I awaken to the sound of seagulls; their piercing cries ring outside the window I left open last night in a desperate attempt to circulate cooler air throughout my room. After a quick stretch, I shuffle in the dark over to the open glass pane, resting my forearms on the wooden sill and peering out at the familiar sandy view. All is unusually quiet, except for the occasional waterfowl screech. And then I remember.

It's reaping day.

I return to my hammock, shifting my weight into it evenly so that it won't flip over and topple me into the wood floor four feet below. My fingers instinctively reach to finger the knots and grooves in the netted bed, a familiar habit I often have when my mind needs to be cleared. My mother's quiet precision never ceases to amaze me, how she first handcrafted my hammock when I was an infant, gradually adding on to its length as I grew. She wove a lot then, the early years when she was still married to my father. I consider those times our own Dark Days of the past, our Treaty of Treason the divorce papers.

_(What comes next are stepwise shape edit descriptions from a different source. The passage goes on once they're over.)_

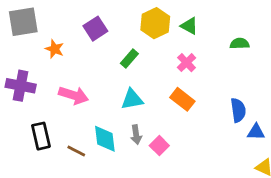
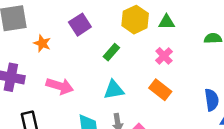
green triangle: (189, 26) -> (167, 22), turned -30

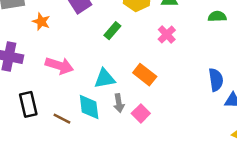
cyan triangle: (114, 90) -> (105, 79), moved
orange rectangle: (160, 90) -> (145, 75), moved

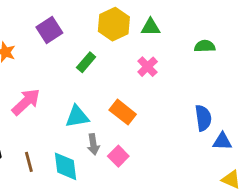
pink arrow: (59, 66) -> (26, 102), turned -60
cyan diamond: (89, 107) -> (65, 166), moved
brown line: (62, 119) -> (29, 162), turned 48

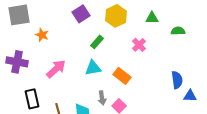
green triangle: (151, 27) -> (152, 18), moved
purple square: (49, 30) -> (81, 14), moved
cyan triangle: (77, 116) -> (93, 68), moved

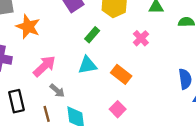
orange star: (42, 35) -> (28, 27), size x1.5
gray arrow: (102, 98) -> (57, 91), moved, turned -40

Those who live in District 4 have very different outlets for temporary release from the pressure of the Capitol, but they all are somehow linked to the sea. A lot of the teenagers, the constant possibility of being reaped weighing on their minds, take to surfing the rips and curls of the ocean. My brother Hayden, three years past the reaping age maximum, is one of them.

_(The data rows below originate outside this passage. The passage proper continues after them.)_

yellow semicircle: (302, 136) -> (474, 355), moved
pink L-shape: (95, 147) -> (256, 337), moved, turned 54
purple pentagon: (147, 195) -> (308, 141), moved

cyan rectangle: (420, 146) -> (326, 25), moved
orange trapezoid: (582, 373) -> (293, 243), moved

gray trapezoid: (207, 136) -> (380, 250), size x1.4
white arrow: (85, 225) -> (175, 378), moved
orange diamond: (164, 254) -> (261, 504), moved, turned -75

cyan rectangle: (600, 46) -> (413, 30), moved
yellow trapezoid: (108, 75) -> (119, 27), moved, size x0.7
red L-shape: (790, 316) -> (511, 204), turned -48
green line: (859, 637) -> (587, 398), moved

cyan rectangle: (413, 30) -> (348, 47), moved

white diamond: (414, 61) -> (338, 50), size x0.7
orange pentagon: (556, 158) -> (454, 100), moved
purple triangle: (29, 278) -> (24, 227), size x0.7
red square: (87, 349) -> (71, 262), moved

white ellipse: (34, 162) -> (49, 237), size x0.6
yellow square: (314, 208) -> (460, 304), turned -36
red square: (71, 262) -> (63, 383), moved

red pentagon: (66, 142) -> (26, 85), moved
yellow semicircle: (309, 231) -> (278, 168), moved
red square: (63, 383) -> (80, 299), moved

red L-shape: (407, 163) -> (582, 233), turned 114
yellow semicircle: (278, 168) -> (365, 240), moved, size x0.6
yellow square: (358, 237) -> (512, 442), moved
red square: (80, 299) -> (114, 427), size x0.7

My mother, like a lot of the other women her age, uses weaving as a personal release. Every morning, I wake up before the sun rises and gather sturdy vines and reeds along the sand dunes for her. I don't mind waking up early, though. Unlike most of the people of District 4, I'm an early riser. There's just something about being on the beach, feeling the damp, sandy shoreline beneath my feet. It's serenely peaceful out here in the dark, long before the other obnoxious teenagers the Capitol likes to call "the generation of our future" arrive.

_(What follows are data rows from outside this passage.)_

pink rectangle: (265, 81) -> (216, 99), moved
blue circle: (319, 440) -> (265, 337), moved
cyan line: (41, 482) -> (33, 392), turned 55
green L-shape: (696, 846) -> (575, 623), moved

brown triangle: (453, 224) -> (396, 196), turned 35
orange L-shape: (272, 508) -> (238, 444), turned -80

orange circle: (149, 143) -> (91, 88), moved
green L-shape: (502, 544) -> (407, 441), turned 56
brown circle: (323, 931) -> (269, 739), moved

I guess I should have more compassion for those around me. Life isn't exactly easy for all who live in Panem. But, being a Career district, 4 is often a target for animosity coming from the less fortunate districts, like 11 or 12. Honestly, I would probably feel the same way if I were living in starvation. Even though a lot of us fishermen and –women believe we're all that and a bag of kelp, on the inside, we're just broken people living in a broken country.

That's one of the reasons why I don't have many friends. I'm one of few who actually know the missing piece to the society I live in. We may seem spoiled on the outside, but District 4 lacks one important quality: unity. I can only hope against hope that maybe this year's Hunger Games will be different.